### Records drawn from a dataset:

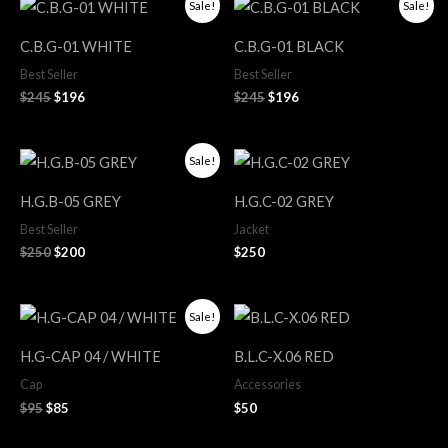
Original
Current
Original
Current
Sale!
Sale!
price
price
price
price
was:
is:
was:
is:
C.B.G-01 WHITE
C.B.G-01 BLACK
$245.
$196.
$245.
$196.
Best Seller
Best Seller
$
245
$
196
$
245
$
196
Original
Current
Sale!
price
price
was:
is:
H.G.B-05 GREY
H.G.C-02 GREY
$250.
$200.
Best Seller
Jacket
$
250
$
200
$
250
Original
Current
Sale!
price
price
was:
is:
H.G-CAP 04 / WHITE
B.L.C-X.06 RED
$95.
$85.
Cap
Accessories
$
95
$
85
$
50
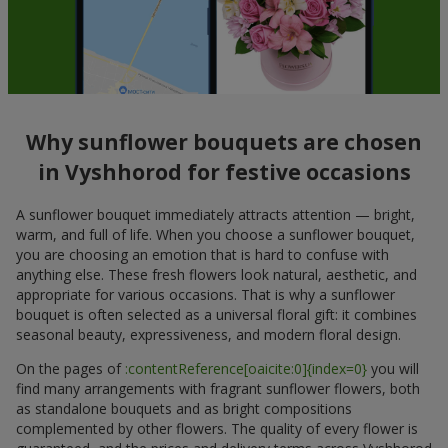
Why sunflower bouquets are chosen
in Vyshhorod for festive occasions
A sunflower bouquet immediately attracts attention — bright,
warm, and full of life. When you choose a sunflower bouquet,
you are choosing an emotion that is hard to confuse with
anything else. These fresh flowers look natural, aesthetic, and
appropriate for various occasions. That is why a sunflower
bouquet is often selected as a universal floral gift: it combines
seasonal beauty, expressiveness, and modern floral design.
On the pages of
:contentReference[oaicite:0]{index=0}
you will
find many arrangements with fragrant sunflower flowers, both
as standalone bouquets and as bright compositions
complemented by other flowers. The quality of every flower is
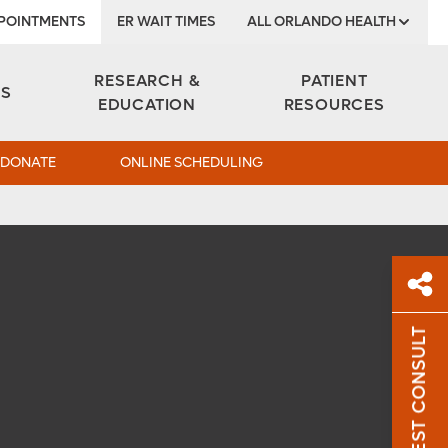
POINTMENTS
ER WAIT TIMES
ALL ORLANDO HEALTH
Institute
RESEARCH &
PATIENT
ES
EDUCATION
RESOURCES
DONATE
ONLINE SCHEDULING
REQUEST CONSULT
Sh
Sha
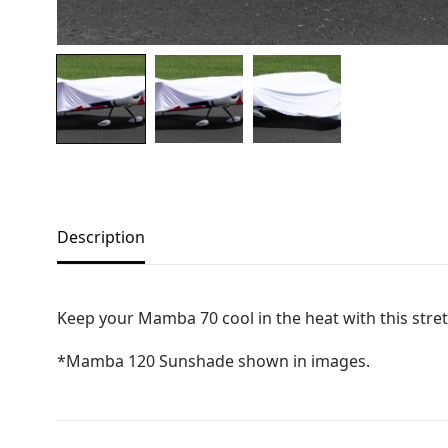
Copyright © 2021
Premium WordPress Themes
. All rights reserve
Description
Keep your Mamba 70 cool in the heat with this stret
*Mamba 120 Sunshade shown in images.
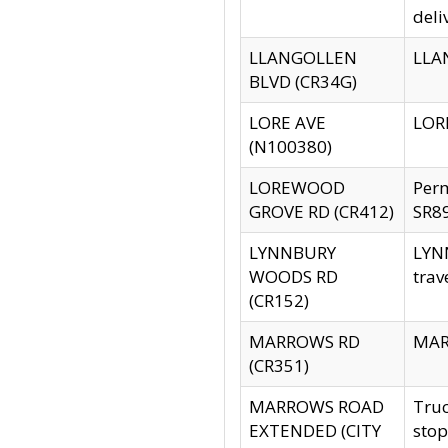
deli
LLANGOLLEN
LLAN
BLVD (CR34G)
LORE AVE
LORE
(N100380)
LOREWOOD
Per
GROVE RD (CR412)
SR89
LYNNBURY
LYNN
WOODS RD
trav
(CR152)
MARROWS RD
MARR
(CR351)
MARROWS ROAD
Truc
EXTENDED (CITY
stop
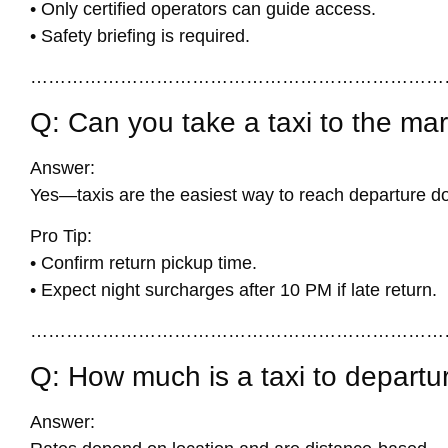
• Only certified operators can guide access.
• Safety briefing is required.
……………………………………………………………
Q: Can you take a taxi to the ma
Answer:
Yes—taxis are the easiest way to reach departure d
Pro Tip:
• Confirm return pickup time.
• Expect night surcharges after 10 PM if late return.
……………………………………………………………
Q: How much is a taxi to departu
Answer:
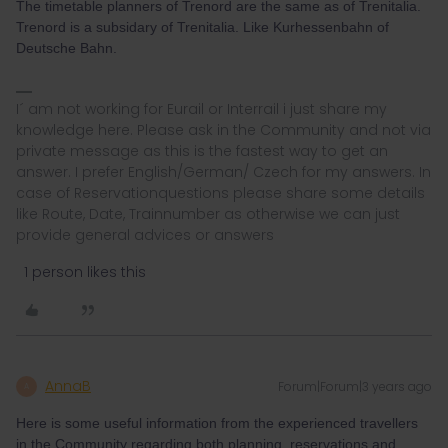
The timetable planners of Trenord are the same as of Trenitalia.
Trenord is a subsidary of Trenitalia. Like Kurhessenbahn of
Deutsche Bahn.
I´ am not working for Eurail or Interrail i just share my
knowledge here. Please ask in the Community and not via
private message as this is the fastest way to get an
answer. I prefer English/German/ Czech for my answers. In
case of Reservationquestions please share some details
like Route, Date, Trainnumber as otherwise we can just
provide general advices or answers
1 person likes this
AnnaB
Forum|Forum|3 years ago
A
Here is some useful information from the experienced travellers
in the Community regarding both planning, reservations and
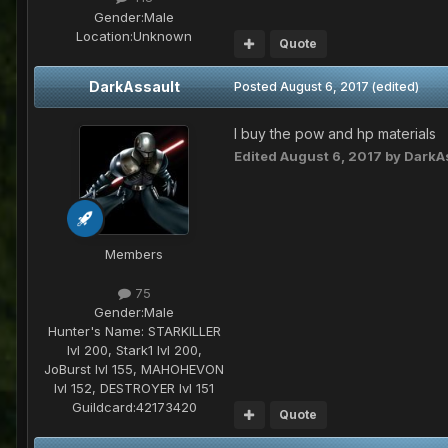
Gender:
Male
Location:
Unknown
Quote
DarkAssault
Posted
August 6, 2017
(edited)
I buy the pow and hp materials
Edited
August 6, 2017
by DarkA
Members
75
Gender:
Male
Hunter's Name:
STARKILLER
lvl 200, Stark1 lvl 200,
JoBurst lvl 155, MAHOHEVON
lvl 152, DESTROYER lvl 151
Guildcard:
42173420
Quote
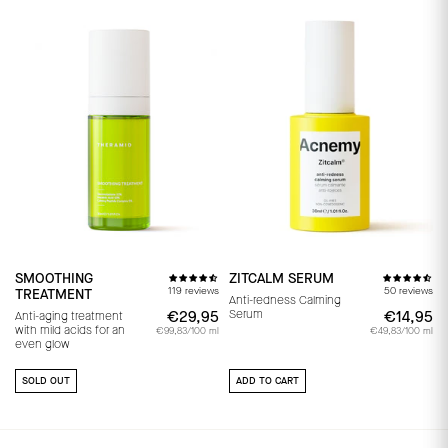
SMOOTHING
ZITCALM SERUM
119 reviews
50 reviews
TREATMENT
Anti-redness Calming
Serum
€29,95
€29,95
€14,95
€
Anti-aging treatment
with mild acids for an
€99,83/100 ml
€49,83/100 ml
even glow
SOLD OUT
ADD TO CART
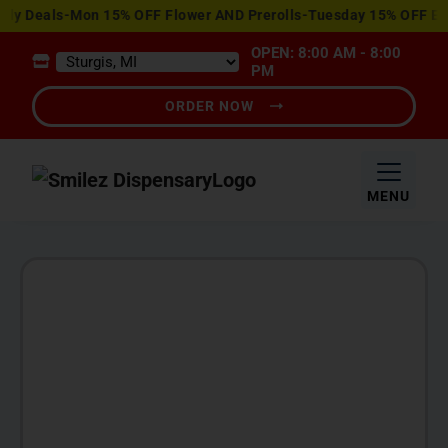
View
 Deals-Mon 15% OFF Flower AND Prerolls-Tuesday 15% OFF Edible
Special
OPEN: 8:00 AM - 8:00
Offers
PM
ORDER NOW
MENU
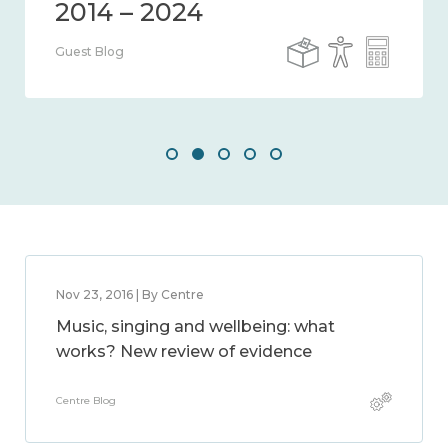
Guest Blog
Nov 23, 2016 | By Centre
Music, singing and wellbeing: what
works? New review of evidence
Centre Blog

### AIM OF THE TASK:
Set the pictures aside and retype exactly the lines above from the line with "bouquet is often" to the line with "Deutsche Bahn.", both included, adding no others.

### RESPONSE FOR THIS EXERCISE:
bouquet is often selected as a universal floral gift: it combines
seasonal beauty, expressiveness, and modern floral design.
On the pages of
:contentReference[oaicite:0]{index=0}
you will
find many arrangements with fragrant sunflower flowers, both
as standalone bouquets and as bright compositions
complemented by other flowers. The quality of every flower is
POINTMENTS
ER WAIT TIMES
ALL ORLANDO HEALTH
Institute
RESEARCH &
PATIENT
ES
EDUCATION
RESOURCES
DONATE
ONLINE SCHEDULING
REQUEST CONSULT
Sh
Sha
Copyright © 2021
Premium WordPress Themes
. All rights reserve
Description
Keep your Mamba 70 cool in the heat with this stret
*Mamba 120 Sunshade shown in images.
deli
LLANGOLLEN
LLAN
BLVD (CR34G)
LORE AVE
LORE
(N100380)
LOREWOOD
Per
GROVE RD (CR412)
SR89
LYNNBURY
LYNN
WOODS RD
trav
(CR152)
MARROWS RD
MARR
(CR351)
MARROWS ROAD
Truc
EXTENDED (CITY
stop
• Only certified operators can guide access.
• Safety briefing is required.
……………………………………………………………
Q: Can you take a taxi to the ma
Answer:
Yes—taxis are the easiest way to reach departure d
Pro Tip:
• Confirm return pickup time.
• Expect night surcharges after 10 PM if late return.
……………………………………………………………
Q: How much is a taxi to departu
Answer:
The timetable planners of Trenord are the same as of Trenitalia.
Trenord is a subsidary of Trenitalia. Like Kurhessenbahn of
Deutsche Bahn.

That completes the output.